The two men looked sharply at the boys, and then, after a murmured consultation, one turned on his heel and disappeared. The other, espying the leathern bottle, grew friendlier, and lifted it to his lips by an undivided motion from the ground. Then he said, drawing nearer to the blaze and heaving a long, comforted breath:—

"Whose man art thou?"

"This is my master," replied Dickon, with his thumb toward Andreas, "who was most foully beset by robbers, and is like now to die if he win not help and shelter."

"That shall be as my lord duke willeth," said the soldier.

As he spoke, the sound of more clanking armor fell upon the air. In a moment a half-dozen mailed men stood at the entrance to the copse, gazing in with curious glances.

Behind them were men with flaring torches, and in their front was the stately figure of a young knight, tall and proudly poised.
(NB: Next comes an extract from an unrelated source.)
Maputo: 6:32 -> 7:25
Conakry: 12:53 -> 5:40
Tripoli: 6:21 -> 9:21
A red cloak and fur tippet were cast over his shining corselet.

This young man had a broad brow under his hanging hair, and grave, piercing eyes, which passed over Dickon as mere clay, and fastened a shrewd gaze on the lad in velvet.
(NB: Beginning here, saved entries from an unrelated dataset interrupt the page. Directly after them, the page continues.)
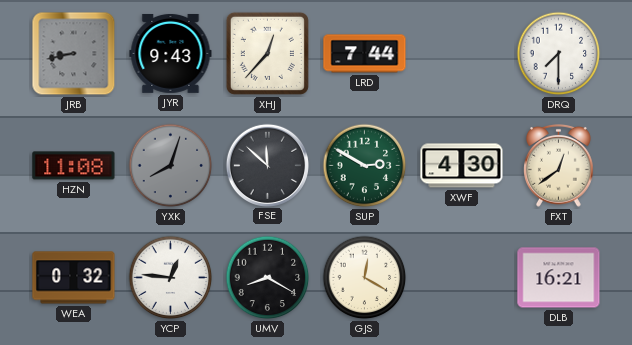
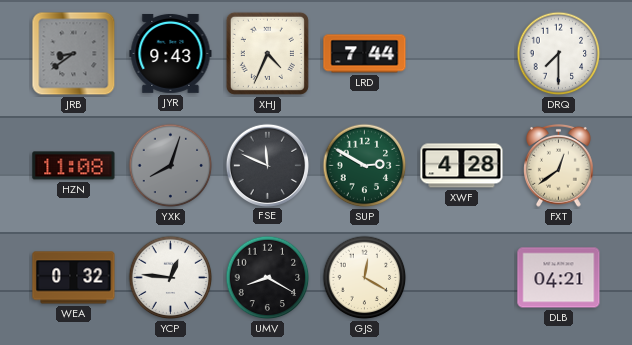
JRB: 8:43 -> 8:39
XHJ: 12:37 -> 4:34
FSE: 11:52 -> 11:49
XWF: 4:30 -> 4:28
DLB: 16:21 -> 04:21
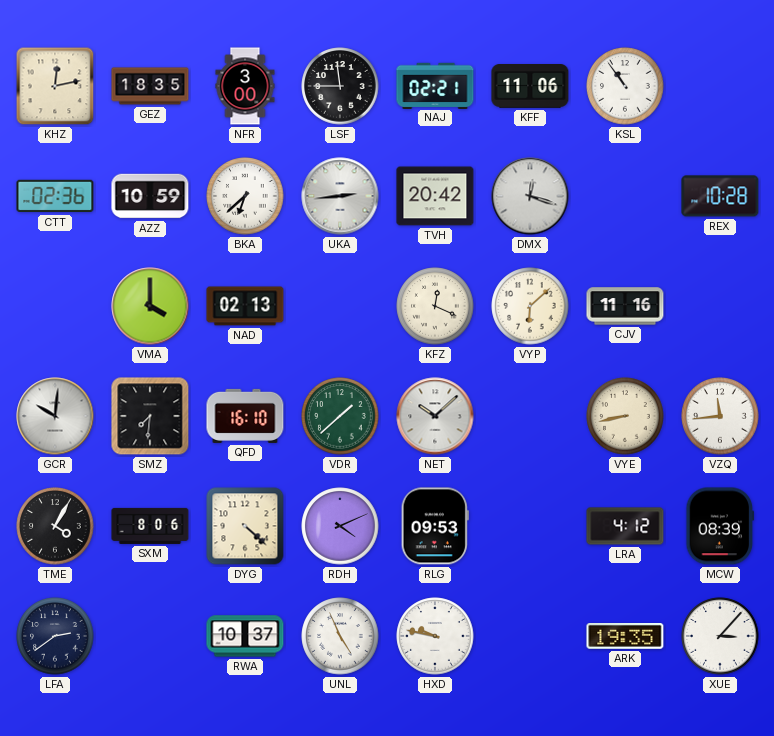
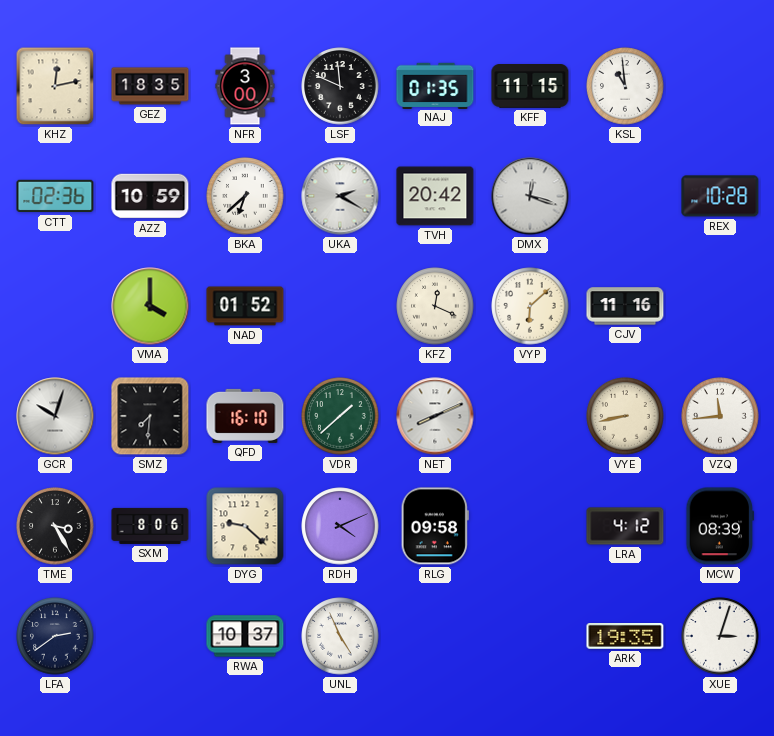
LSF: 11:45 -> 11:49
NAJ: 02:21 -> 01:35
KFF: 11:06 -> 11:15
KSL: 10:54 -> 10:59
UKA: 2:44 -> 2:20
NAD: 02:13 -> 01:52
GCR: 10:01 -> 10:03
NET: 10:08 -> 8:11
TME: 4:05 -> 3:25
DYG: 4:22 -> 9:22
RLG: 09:53 -> 09:58
HXD: 9:47 -> none
XUE: 3:07 -> 3:03
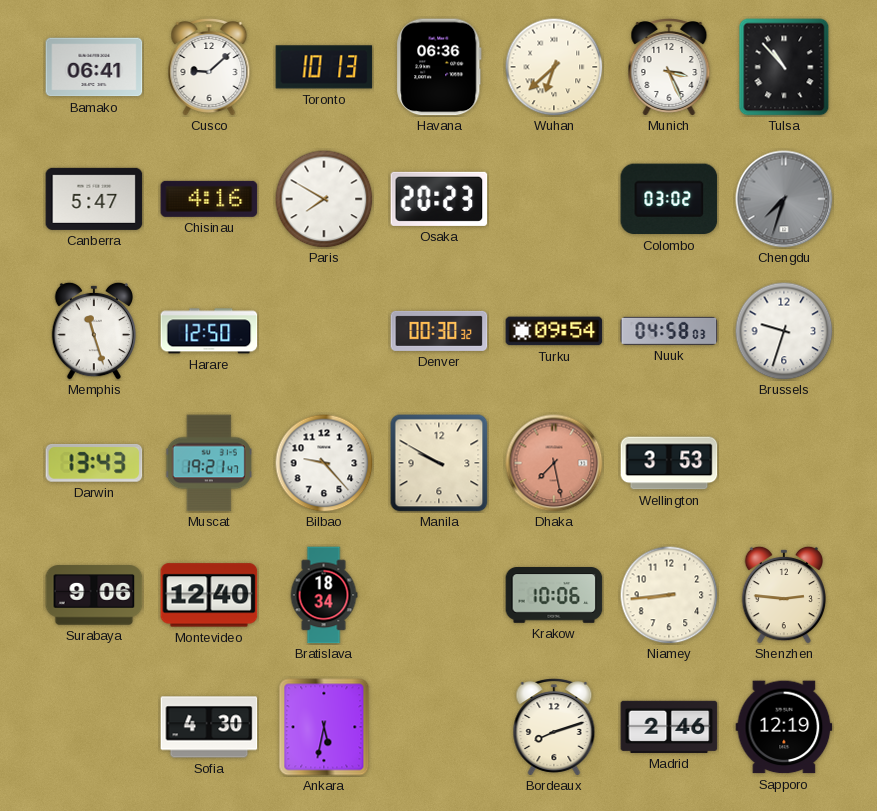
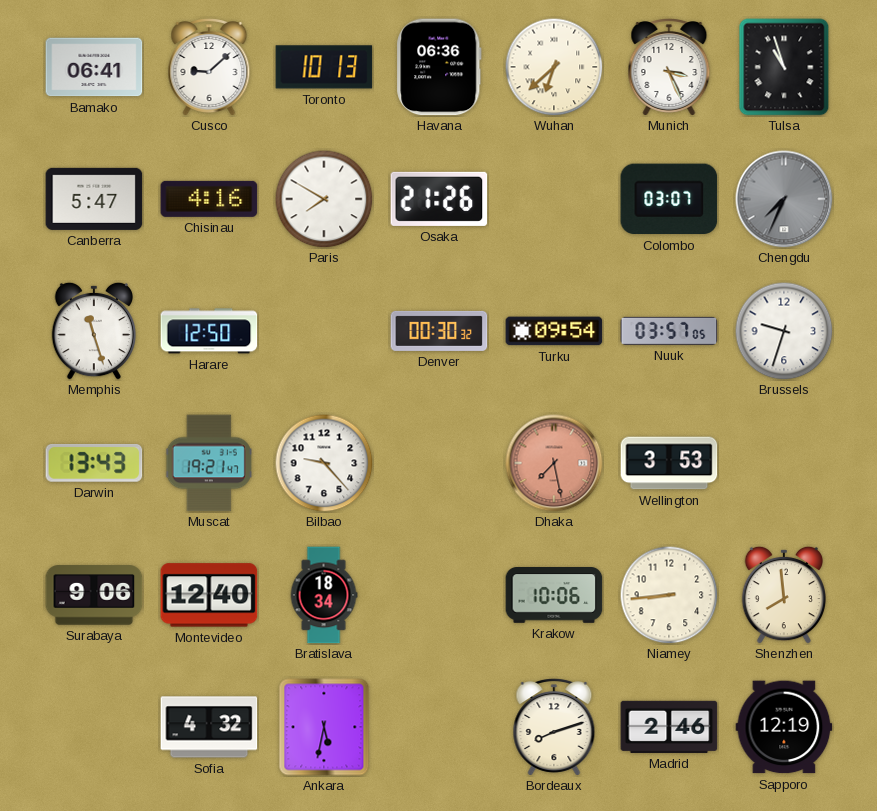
Tulsa: 10:53 -> 10:57
Osaka: 20:23 -> 21:26
Colombo: 03:02 -> 03:07
Chengdu: 7:33 -> 7:34
Nuuk: 04:58 -> 03:57
Manila: 9:50 -> none
Shenzhen: 2:46 -> 7:59
Sofia: 4:30 -> 4:32
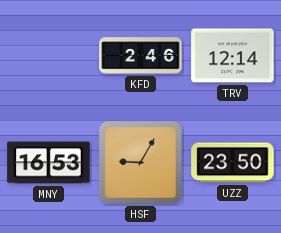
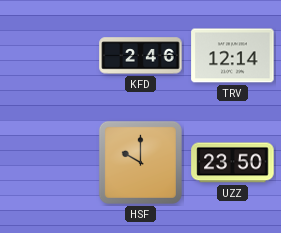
MNY: 16:53 -> none
HSF: 9:05 -> 10:00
"It is the German gift-tree," he said to those behind him, whom Dickon saw now to be gentles and no common soldiers. "I have heard oft of this, but looked not to see it first in Shropshire. What do you here?" he asked at Dickon, rather than of him, and with such a flash of sharp, commanding eyes that the lad's tongue thickened, and he could make no answer.

Andreas it was who spoke, when words failed Dickon, in a voice firmer than before, and lifting himself on his elbow.

"He saved my life, my lord," he said. "And I am dying, I think, and this tree the good fellow tricked out to please my sick fancy. And I pray you, for a dead lad's sake, have a care for him when I am gone."